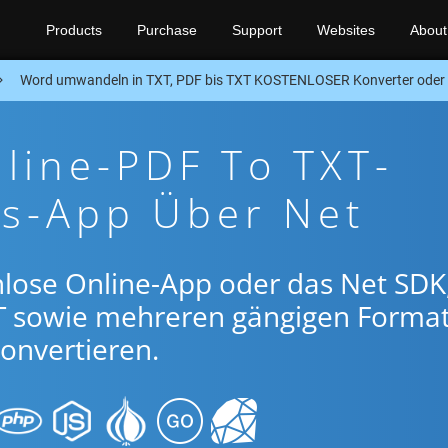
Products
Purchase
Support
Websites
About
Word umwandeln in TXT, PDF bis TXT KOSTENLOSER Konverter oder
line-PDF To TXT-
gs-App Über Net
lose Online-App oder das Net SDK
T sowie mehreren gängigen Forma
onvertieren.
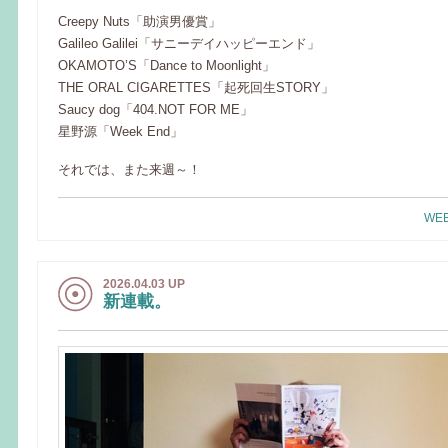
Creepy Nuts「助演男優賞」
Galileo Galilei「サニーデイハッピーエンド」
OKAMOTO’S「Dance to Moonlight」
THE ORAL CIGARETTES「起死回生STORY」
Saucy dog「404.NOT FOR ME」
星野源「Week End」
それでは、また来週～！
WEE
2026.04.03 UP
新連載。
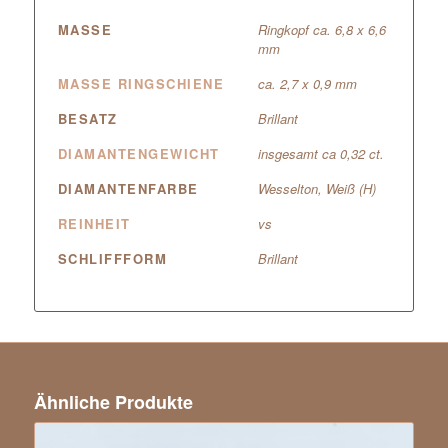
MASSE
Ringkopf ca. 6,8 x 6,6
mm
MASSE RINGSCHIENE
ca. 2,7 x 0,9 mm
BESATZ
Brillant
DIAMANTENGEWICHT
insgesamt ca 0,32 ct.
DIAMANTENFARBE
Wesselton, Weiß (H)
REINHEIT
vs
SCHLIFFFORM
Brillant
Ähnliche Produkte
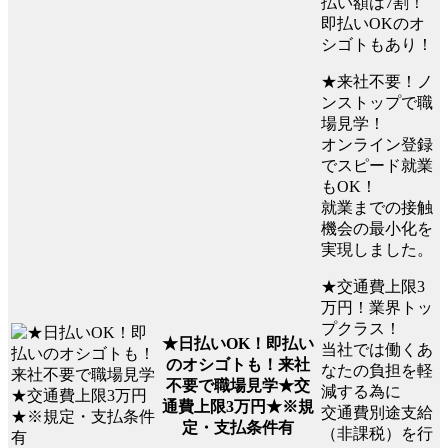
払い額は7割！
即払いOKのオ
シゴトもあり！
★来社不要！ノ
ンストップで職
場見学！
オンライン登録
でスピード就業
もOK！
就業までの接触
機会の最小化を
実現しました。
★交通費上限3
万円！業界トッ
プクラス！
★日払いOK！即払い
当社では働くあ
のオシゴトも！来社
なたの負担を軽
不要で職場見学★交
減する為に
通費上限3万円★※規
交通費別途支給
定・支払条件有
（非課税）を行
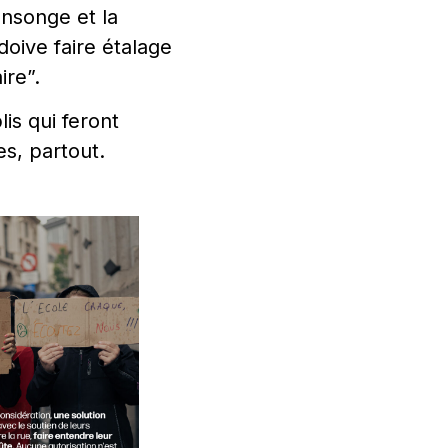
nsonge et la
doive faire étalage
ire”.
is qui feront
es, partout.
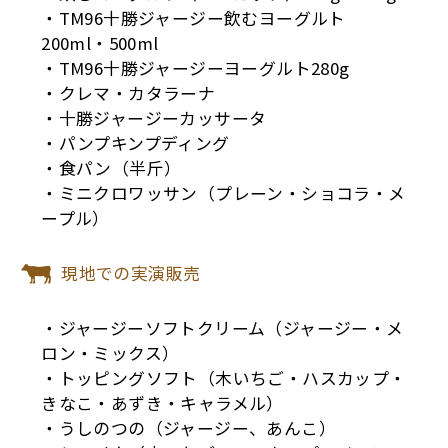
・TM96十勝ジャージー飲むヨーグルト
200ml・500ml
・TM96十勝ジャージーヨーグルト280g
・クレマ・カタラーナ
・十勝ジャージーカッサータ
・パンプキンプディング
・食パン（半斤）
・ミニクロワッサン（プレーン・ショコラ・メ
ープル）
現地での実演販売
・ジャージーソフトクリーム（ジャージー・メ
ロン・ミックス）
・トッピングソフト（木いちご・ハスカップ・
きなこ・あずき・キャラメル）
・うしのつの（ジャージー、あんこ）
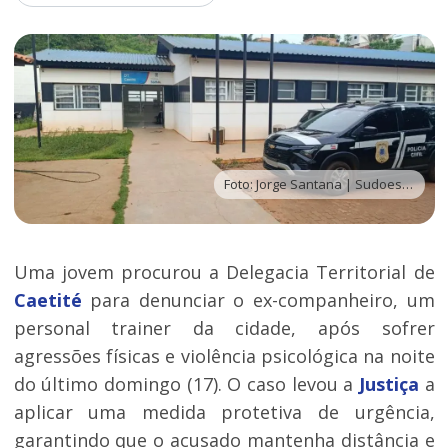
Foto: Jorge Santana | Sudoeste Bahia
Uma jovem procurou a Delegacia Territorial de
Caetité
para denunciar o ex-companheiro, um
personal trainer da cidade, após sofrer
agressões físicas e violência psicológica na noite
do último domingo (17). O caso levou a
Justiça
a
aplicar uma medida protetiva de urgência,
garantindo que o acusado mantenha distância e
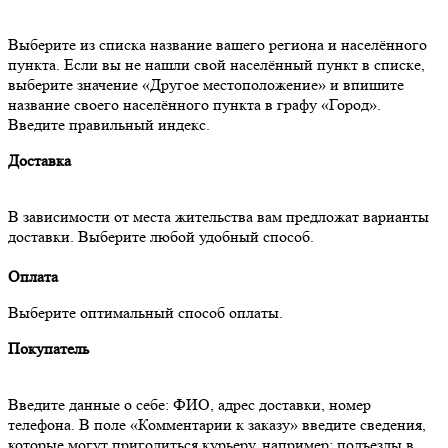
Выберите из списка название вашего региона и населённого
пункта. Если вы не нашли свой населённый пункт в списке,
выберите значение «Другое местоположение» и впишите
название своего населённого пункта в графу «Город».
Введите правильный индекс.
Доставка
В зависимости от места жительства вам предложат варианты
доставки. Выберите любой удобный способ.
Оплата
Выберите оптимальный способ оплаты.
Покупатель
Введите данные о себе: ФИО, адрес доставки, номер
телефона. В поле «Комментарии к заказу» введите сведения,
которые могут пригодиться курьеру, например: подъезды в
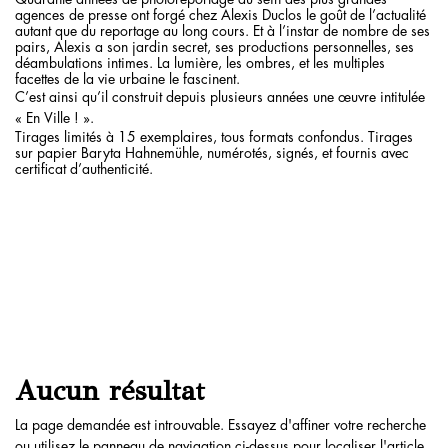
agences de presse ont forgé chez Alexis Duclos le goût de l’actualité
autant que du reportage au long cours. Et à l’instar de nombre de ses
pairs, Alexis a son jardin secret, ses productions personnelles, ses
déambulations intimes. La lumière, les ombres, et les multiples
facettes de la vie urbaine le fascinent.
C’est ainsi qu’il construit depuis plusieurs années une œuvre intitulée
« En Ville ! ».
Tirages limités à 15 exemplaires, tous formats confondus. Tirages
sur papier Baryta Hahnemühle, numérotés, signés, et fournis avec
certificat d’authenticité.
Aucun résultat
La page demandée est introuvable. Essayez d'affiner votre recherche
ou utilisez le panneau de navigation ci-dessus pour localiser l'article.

----

Say how many lines of the entries above hold the string "oder", and say nothing besides the number.

Completed task: 2